Eyes on the peaks and a heart in the valley

During the summer months, the Swiss Alps offer one of nature’s most gorgeous spectacles.

By John Burnside

Usually, whenever I arrive in Switzerland (where I am currently enjoying a brief summer respite), I cannot wait to ascend to the top of the nearest peak, whether on foot, or by some kind cable car, or a combination of the two. At this time of year, the flora seems more interesting the higher I go and, to my mind, few sights are as beautiful as a high Alpine meadow in full flower.

A possible comparison might be a desert at its most floriferous, but it is hard to predict when that occasional abundance will come. If you get to the mountains between June and late July, one of the most gorgeous spectacles in nature is close to guaranteed. Some years are better than others, but there is something about wandering an Alpine meadow, or crouching at the edge of a mountain chasm to peer down at a clutch of faintly scented mountain flowers, that renews the spirit.

The other great pleasure in being up, as opposed to down, is the view. Everyone appreciates that view, even if it is only from the visitors’ centre or the café terrace: the land laid out all around, its most intimate secrets revealed, sheep and people and houses like tiny specks on the valley slopes. The river is a ribbon of light, making its way through the lower meadows, past the cement works and the little Valais towns, each with its own shop and train station, its people polite and reserved, speaking a variety of German that most German-speakers barely understand. When people here meet, they say not “guten Tag” but “grüezi”. Goodbye is “Widerluege”. If you can remember how to pronounce it, there is a delicious, cheesecake-like dish called Chäschüechli.
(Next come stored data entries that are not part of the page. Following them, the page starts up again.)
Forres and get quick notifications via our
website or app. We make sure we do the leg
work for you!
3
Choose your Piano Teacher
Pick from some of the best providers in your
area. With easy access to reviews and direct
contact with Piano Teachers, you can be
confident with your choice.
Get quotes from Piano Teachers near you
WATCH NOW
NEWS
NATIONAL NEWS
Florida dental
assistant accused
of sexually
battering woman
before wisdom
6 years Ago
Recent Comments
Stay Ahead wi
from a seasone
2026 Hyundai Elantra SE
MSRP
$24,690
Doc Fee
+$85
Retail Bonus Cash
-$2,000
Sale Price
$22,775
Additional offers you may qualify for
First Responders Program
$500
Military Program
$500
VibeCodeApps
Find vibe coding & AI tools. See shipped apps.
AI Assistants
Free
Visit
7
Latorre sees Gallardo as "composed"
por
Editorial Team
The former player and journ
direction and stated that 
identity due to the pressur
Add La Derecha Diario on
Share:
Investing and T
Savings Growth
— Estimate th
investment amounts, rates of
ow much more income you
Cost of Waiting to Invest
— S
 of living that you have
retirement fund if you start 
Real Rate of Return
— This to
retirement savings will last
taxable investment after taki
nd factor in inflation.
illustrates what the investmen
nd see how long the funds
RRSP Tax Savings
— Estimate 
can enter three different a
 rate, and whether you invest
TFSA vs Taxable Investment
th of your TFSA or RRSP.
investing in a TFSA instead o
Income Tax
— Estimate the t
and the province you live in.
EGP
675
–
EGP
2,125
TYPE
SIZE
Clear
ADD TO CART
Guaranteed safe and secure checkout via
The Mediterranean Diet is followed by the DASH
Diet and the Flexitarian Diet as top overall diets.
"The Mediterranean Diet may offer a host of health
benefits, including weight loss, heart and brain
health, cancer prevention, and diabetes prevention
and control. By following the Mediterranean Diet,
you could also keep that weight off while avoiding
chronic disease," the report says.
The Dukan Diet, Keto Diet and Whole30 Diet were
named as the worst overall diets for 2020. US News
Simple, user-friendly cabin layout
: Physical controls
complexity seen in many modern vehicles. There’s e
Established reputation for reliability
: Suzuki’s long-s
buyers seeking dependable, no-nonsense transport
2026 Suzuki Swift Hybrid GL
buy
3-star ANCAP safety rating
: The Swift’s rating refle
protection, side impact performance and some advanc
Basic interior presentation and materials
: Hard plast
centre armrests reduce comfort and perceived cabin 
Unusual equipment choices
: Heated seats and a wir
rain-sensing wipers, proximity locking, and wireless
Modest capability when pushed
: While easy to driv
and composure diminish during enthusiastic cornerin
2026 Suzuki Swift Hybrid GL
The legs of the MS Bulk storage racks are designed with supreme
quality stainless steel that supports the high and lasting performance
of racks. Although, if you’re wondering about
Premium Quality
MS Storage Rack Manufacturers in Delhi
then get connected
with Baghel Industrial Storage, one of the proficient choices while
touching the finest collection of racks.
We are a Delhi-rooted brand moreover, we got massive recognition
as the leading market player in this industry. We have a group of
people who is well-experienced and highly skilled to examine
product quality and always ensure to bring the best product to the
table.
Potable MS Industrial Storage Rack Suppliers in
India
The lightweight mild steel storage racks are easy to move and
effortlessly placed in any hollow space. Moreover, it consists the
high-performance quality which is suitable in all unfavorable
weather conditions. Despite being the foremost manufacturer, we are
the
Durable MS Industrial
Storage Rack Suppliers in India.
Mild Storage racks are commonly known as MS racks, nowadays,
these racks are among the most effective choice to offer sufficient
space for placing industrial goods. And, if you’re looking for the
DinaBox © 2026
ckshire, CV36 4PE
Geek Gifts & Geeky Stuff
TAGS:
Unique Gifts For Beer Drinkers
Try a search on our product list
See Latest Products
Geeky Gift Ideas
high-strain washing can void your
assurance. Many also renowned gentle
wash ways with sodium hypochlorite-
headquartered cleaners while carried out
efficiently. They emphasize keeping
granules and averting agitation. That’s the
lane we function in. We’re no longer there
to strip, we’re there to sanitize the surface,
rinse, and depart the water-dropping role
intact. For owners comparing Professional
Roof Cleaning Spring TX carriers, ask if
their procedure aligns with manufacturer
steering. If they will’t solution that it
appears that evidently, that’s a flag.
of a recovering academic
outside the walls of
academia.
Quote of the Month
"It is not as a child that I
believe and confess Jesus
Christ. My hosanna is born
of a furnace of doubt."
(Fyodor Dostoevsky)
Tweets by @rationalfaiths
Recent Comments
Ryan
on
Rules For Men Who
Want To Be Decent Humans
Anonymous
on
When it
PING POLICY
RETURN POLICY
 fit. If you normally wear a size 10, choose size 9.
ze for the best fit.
However, my favourite titbit of Swiss German is that, whereas Hochdeutsch has one term for walking uphill (“aufwärts gehen”), Swiss German has two: “uälaufe”, which means “to walk uphill” and “ufälaufe”, which means “to walk uphill and get to the top”. Or so my Swiss friends tell me – although, in matters of language, they do like to play games.

True or not, this is an important distinction, especially here in Valais. At the top are the Blüemlisalphorn (3,661 metres) and Weisshorn (4,506 metres) peaks, which are out of my range, but even the less demanding ones (the gorgeous Illhorn, for instance, which rises to 2,716 metres) can be a challenge for the occasional hillwalker that age, desk work and appetite have made me. It’s worth it, though, for the views and the flora. Or so I thought – but there are some who would agree to disagree.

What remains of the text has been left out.